Pourtant, après quelques séances, ils constatent déjà des progrès dans l’amplitude des mouvements, par rapport à leur équilibre, mais aussi une amélioration de leurs fonctions digestives, notamment pour les problèmes de constipation.» Des bénéfices corroborés non seulement par les participants présents ce jour-là, mais aussi par une étude publiée dans le très sérieux Bristish Medical Journal en 2012, axée sur le rapport coût-efficacité des médecines complémentaires. Le taï-chi, discipline enregistrée par la Fondation suisse pour les médecines complémentaires (ASCA) et par le Registre des médecines empiriques (RME), y est en effet considéré comme pouvant conduire à une réduction des coûts liés à la prévention des chutes chez les personnes âgées résidant en EMS.
Tout comme les HUG, les institutions hospitalières de Suisse romande s’intéressent toujours davantage à l’intégration des médecines complémentaires dans leurs structures; 50% des hôpitaux romands offrent ainsi au moins une thérapie non conventionnelle à leurs patients. Certains timidement, principalement par le biais de médecins décidant individuellement de se former à ces méthodes, d’autres avec une volonté beaucoup plus assumée.

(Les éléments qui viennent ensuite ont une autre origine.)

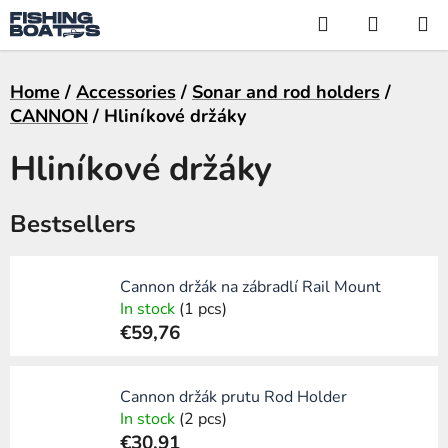
Skip
Search
SHOPP
to
CART
content
Home
/
Accessories
/
Sonar and rod holders
/
CANNON
/
Hliníkové držáky
Hliníkové držáky
Bestsellers
Cannon držák na zábradlí Rail Mount
In stock
(1 pcs)
€59,76
Cannon držák prutu Rod Holder
In stock
(2 pcs)
€30,91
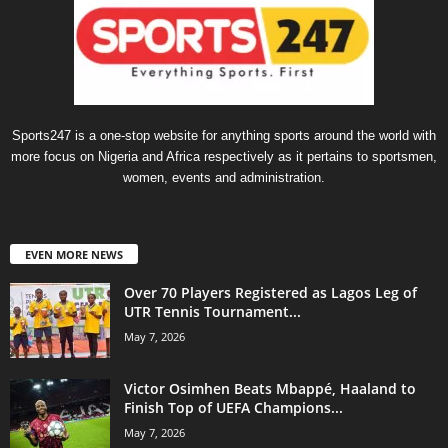
Sports247 is a one-stop website for anything sports around the world with
more focus on Nigeria and Africa respectively as it pertains to sportsmen,
women, events and administration.
EVEN MORE NEWS
Over 70 Players Registered as Lagos Leg of
UTR Tennis Tournament...
May 7, 2026
Victor Osimhen Beats Mbappé, Haaland to
Finish Top of UEFA Champions...
May 7, 2026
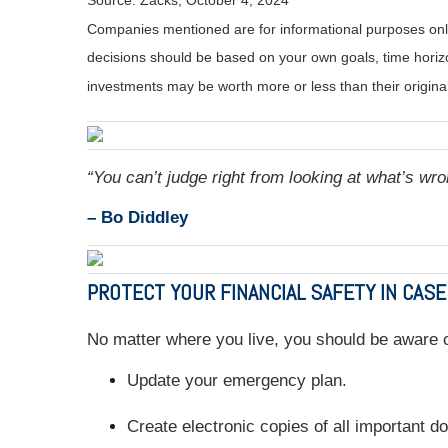
Source: Zacks, October 4, 2024
Companies mentioned are for informational purposes only. 
decisions should be based on your own goals, time horizon
investments may be worth more or less than their origin
“You can’t judge right from looking at what’s wro
– Bo Diddley
PROTECT YOUR FINANCIAL SAFETY IN CASE
No matter where you live, you should be aware of
Update your emergency plan.
Create electronic copies of all important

C’est le cas du CHUV, à Lausanne, qui fait office de pionnier en Suisse romande. Depuis 2010, l’hôpital universitaire a mis en place une commission permanente des médecines complémentaires, pour faire suite au plébiscite quasi soviétique (78,4%) de la population vaudoise lors des votations de 2009 sur la prise en compte des médecines non conventionnelles. Une initiative suivie par la création, en juillet 2015, du Centre de médecine intégrative et complémentaire (CEMIC), placé sous la responsabilité de Pierre-Yves Rodondi, interniste et spécialiste des médecines complémentaires, formé aux Etats-Unis.
Soulager la douleur
Les missions principales du CEMIC: coordonner l’offre au sein du CHUV et de la Policlinique médicale universitaire, mais aussi étudier certaines indications spécifiques des médecines complémentaires, à l’exemple des douleurs chroniques ou encore des symptômes associés au cancer, comme la fatigue, la douleur et l’anxiété.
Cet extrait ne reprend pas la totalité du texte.